**EXERCISE OBJECTIVE**
Restate word for word the entries below, starting with the line with "Como eu posso excluir" and continuing through the line with "Entrar (767, 18)". Include both of those lines and no others.

**DATA TO USE**
◆ ◆ ◆

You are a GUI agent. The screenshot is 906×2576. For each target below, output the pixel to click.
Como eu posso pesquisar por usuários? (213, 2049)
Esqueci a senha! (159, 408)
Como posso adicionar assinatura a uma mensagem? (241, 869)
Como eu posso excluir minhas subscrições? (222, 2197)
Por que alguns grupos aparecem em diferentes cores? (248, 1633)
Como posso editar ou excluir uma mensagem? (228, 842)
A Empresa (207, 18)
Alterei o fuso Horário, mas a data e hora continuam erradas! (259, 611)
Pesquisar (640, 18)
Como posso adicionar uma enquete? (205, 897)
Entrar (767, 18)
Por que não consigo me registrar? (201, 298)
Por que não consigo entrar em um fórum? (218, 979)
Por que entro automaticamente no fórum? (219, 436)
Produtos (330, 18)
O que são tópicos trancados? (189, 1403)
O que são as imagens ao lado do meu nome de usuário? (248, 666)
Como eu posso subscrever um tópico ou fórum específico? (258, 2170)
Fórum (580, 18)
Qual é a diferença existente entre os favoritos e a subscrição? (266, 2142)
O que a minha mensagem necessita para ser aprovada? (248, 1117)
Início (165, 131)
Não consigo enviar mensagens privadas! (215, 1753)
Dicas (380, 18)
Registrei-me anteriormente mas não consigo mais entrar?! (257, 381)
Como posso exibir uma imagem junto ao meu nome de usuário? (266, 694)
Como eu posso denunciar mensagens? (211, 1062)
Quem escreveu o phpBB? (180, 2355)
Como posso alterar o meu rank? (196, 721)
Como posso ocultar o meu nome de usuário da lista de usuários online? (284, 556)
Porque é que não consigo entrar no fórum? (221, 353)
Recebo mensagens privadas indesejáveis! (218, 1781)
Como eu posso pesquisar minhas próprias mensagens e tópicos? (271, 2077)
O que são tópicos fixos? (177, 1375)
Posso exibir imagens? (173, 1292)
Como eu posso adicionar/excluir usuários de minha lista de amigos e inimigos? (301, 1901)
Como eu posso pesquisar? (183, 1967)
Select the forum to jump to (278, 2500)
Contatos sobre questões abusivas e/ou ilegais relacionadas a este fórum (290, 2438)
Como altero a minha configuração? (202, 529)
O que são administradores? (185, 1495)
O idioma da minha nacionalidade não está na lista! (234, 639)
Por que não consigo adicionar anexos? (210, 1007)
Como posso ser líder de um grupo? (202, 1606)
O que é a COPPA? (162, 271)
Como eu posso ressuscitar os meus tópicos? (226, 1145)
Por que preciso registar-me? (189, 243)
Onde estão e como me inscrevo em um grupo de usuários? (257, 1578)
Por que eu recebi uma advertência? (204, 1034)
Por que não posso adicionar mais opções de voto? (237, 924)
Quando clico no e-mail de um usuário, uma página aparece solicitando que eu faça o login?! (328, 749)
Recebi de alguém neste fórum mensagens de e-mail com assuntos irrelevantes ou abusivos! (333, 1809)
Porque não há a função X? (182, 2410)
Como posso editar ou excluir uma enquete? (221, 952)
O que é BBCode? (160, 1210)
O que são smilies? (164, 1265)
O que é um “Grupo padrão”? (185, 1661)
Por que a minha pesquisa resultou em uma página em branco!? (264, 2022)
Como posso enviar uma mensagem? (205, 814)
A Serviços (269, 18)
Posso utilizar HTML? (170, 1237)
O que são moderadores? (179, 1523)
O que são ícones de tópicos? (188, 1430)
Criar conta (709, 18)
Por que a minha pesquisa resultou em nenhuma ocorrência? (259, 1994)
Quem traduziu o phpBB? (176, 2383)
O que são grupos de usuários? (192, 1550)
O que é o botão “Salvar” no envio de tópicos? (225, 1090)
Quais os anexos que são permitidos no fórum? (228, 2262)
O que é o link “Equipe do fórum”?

◆ ◆ ◆

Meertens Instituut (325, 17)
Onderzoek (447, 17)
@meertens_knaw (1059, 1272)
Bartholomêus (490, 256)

◆ ◆ ◆

**EXPECTED ANSWER**
Como eu posso excluir minhas subscrições? (222, 2197)
Por que alguns grupos aparecem em diferentes cores? (248, 1633)
Como posso editar ou excluir uma mensagem? (228, 842)
A Empresa (207, 18)
Alterei o fuso Horário, mas a data e hora continuam erradas! (259, 611)
Pesquisar (640, 18)
Como posso adicionar uma enquete? (205, 897)
Entrar (767, 18)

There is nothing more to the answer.